::: Material for the task

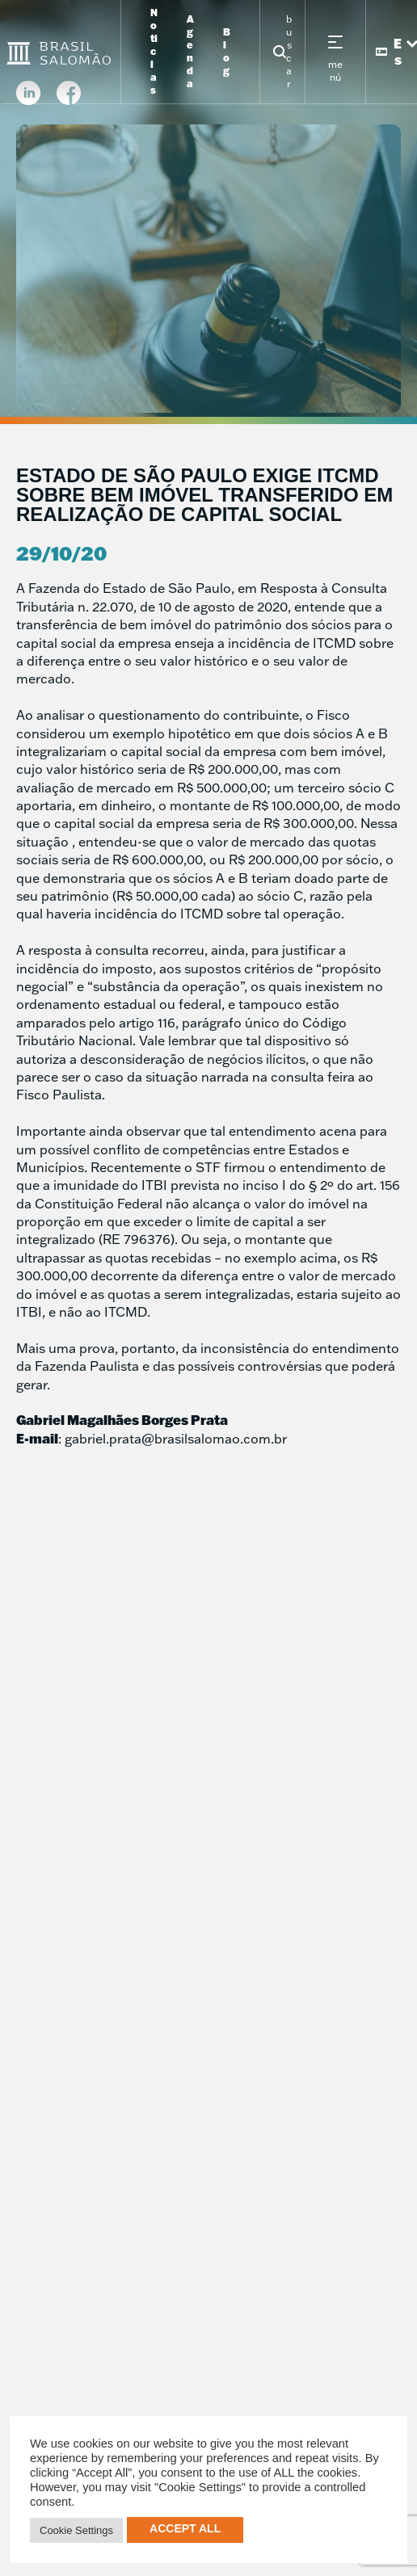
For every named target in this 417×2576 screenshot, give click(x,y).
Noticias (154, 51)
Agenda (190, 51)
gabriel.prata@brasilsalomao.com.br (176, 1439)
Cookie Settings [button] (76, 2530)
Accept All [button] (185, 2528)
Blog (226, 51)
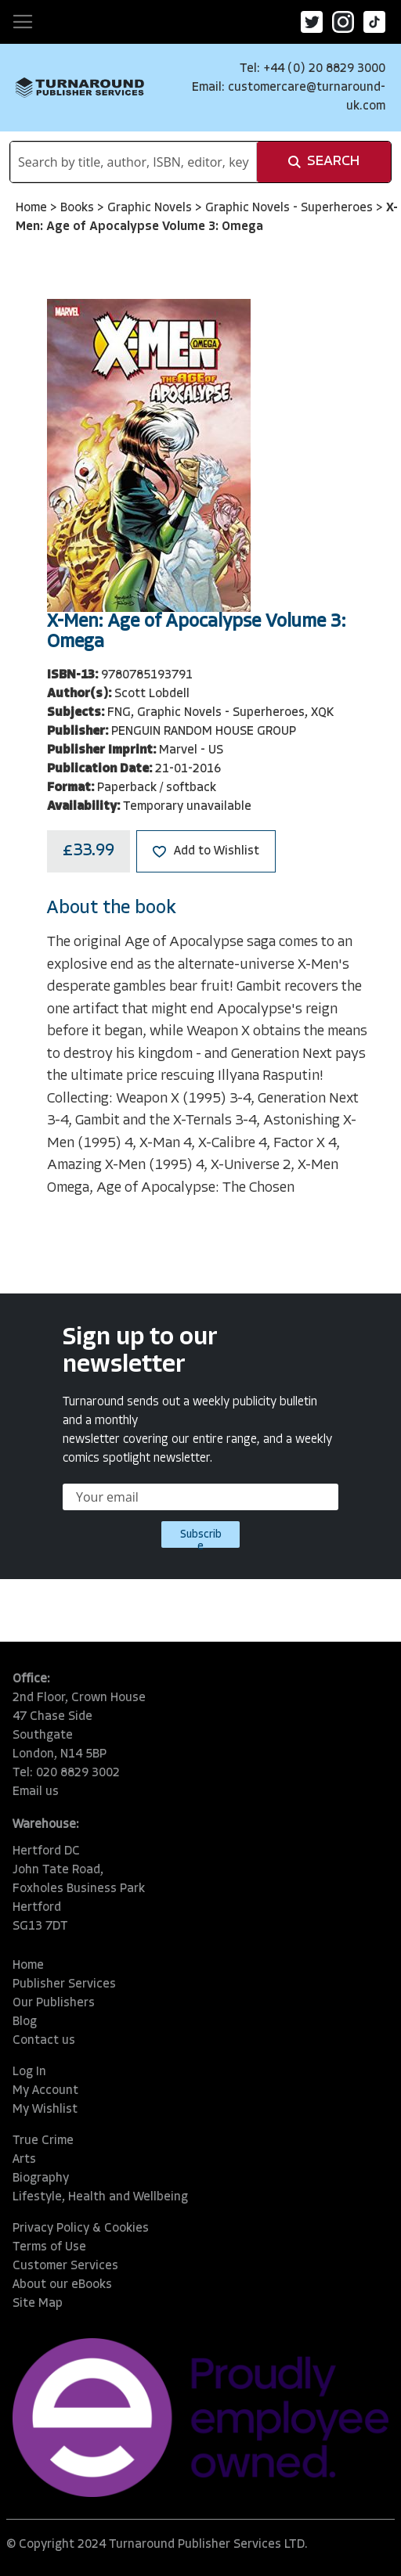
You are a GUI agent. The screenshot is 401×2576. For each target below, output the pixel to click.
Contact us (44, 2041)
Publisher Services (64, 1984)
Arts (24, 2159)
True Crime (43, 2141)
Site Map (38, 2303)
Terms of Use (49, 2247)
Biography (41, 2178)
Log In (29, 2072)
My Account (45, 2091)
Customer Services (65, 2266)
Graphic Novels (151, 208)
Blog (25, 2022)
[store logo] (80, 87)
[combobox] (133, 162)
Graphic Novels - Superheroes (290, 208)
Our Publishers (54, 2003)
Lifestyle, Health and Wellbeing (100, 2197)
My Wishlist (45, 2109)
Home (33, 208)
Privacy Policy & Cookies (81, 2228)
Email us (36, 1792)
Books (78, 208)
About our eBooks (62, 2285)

::::::
::: Material for the task

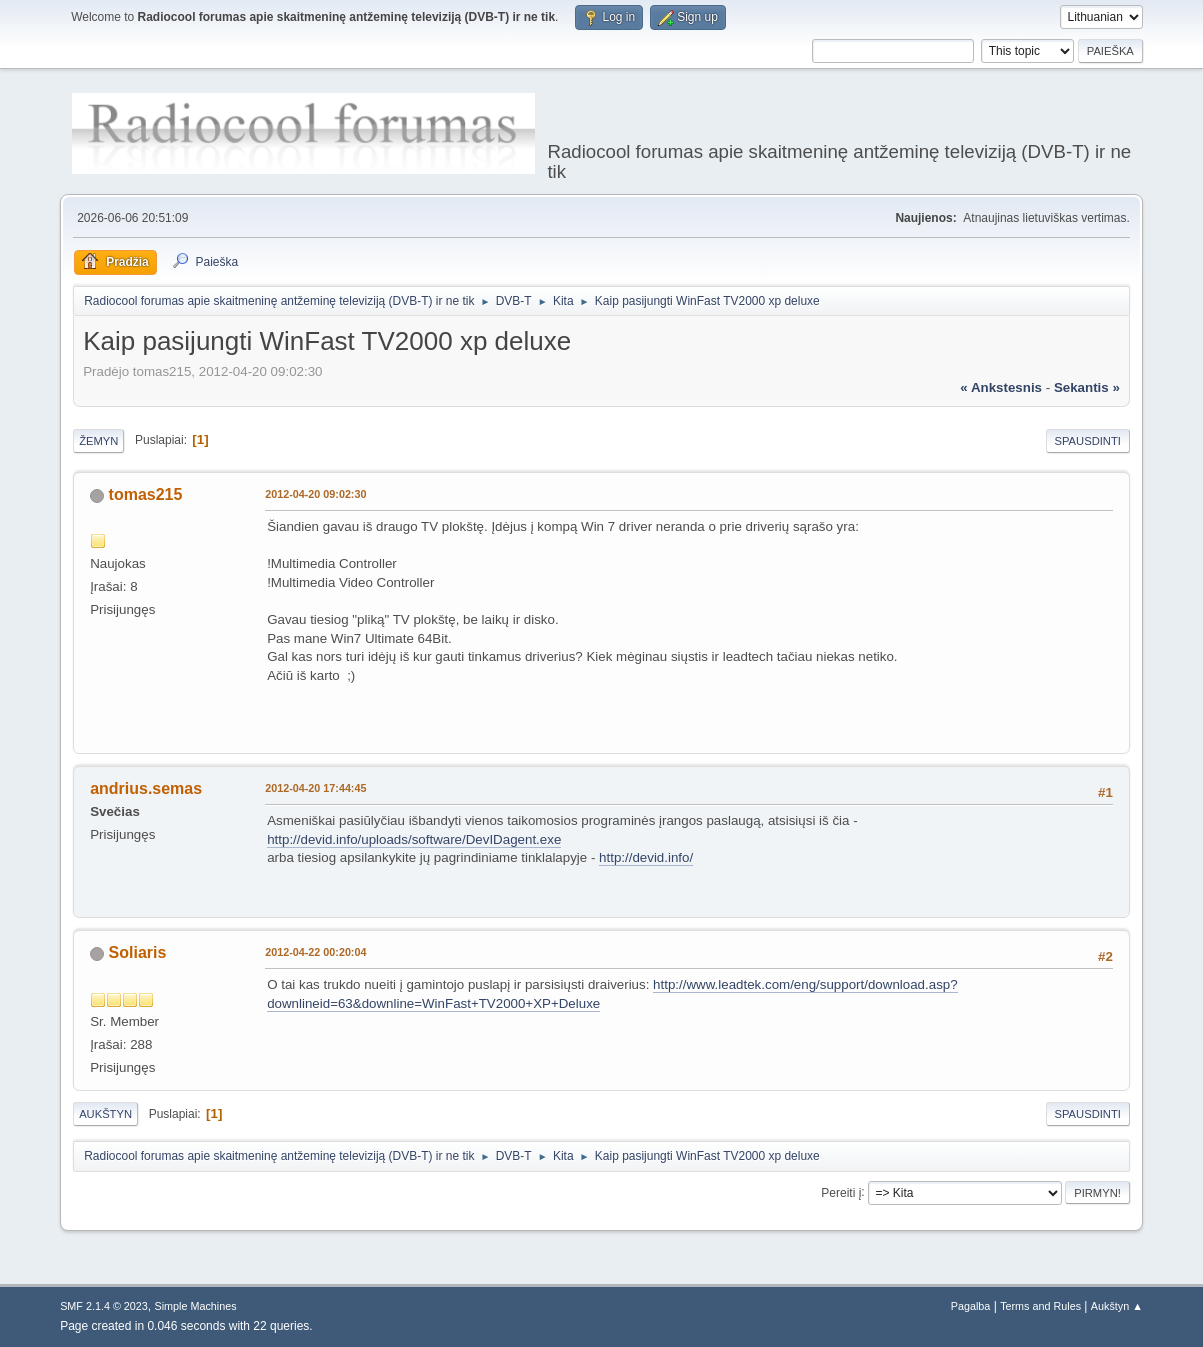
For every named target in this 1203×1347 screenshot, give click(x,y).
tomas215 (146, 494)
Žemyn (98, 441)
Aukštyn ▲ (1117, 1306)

::::::
::: Material for the task

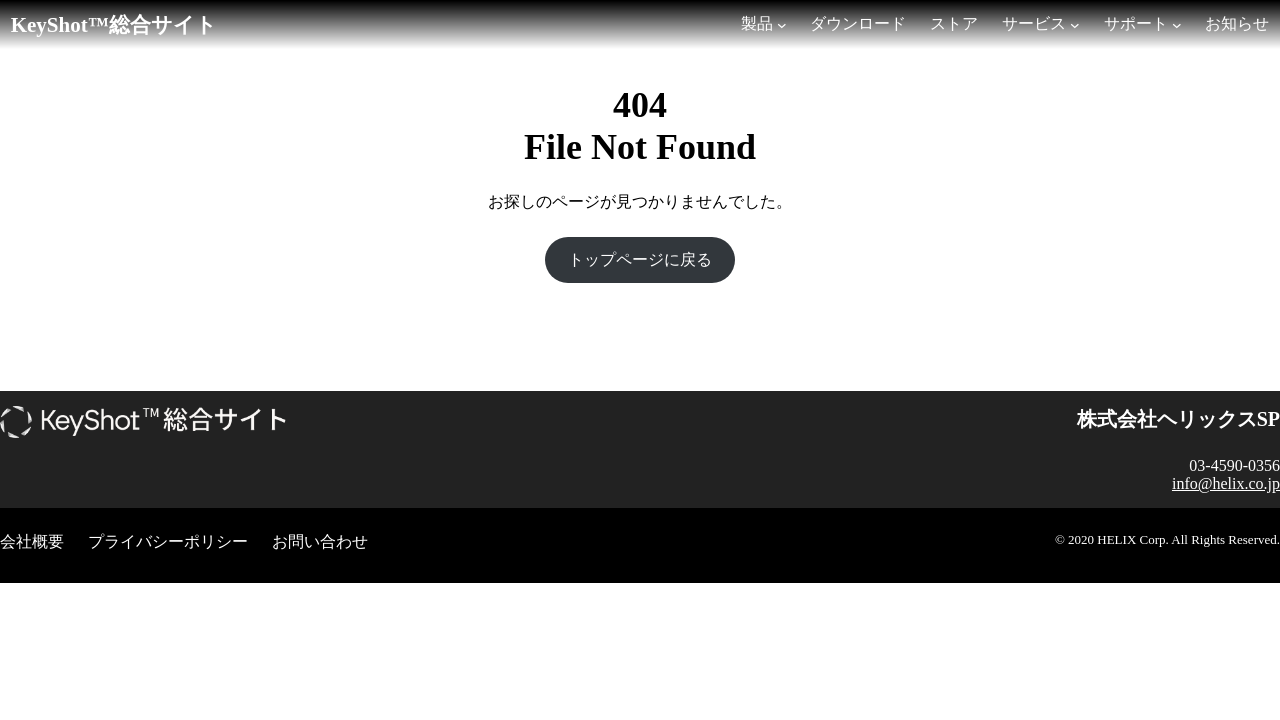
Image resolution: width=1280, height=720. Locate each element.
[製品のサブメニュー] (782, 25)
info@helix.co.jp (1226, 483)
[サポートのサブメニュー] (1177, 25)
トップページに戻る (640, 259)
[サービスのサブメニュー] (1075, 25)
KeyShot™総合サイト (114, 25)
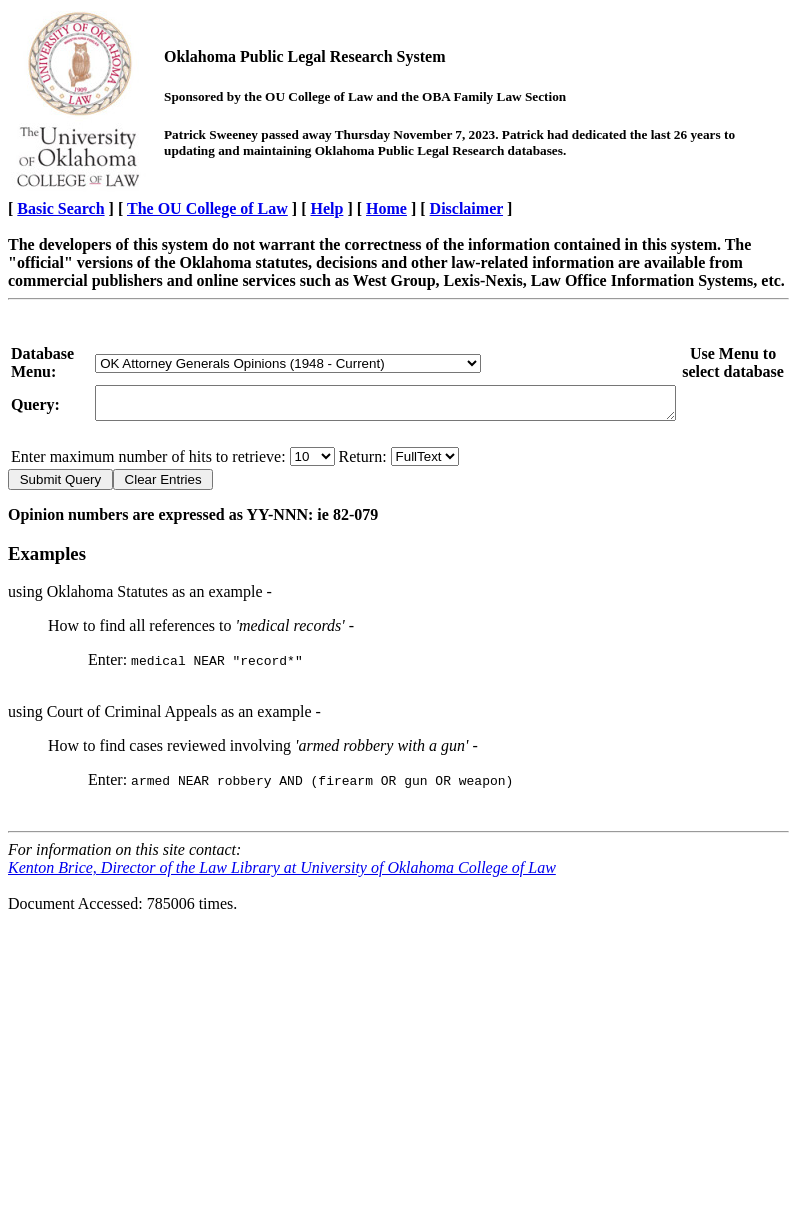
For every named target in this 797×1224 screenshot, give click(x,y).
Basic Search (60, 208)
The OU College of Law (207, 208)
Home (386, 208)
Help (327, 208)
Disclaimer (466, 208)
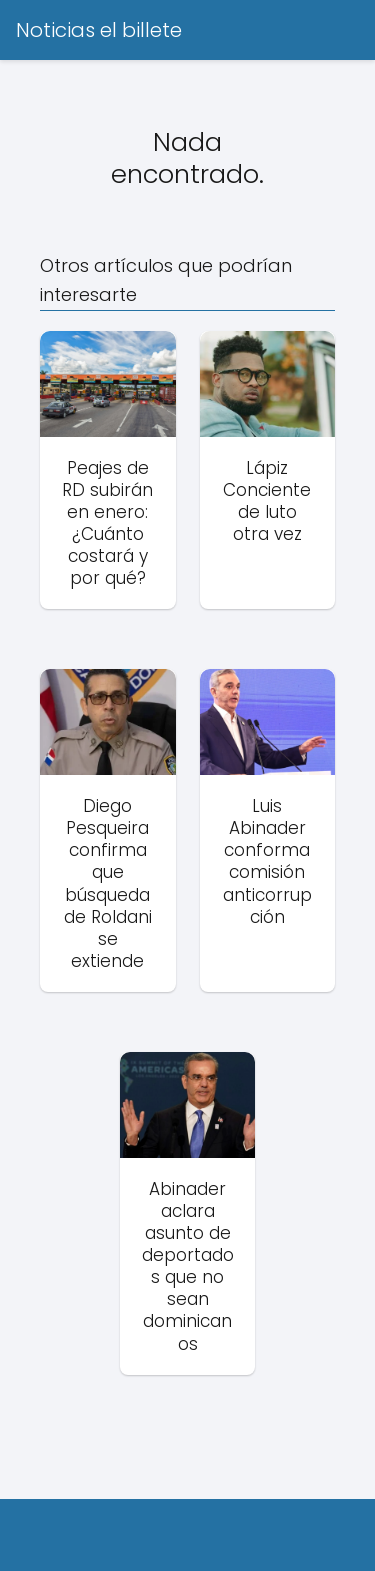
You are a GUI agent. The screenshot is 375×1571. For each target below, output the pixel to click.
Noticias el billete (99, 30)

::::::

### Work order
Using the data above, extract exactly the lines from the one that holds "Arts (24, 2159)" to the one that holds "About our eBooks (62, 2285)", both ends included, and no others.

### Final answer
Arts (24, 2159)
True Crime (43, 2141)
Site Map (38, 2303)
Terms of Use (49, 2247)
Biography (41, 2178)
Log In (29, 2072)
My Account (45, 2091)
Customer Services (65, 2266)
Graphic Novels (151, 208)
Blog (25, 2022)
[store logo] (80, 87)
[combobox] (133, 162)
Graphic Novels - Superheroes (290, 208)
Our Publishers (54, 2003)
Lifestyle, Health and Wellbeing (100, 2197)
My Wishlist (45, 2109)
Home (33, 208)
Privacy Policy & Cookies (81, 2228)
Email us (36, 1792)
Books (78, 208)
About our eBooks (62, 2285)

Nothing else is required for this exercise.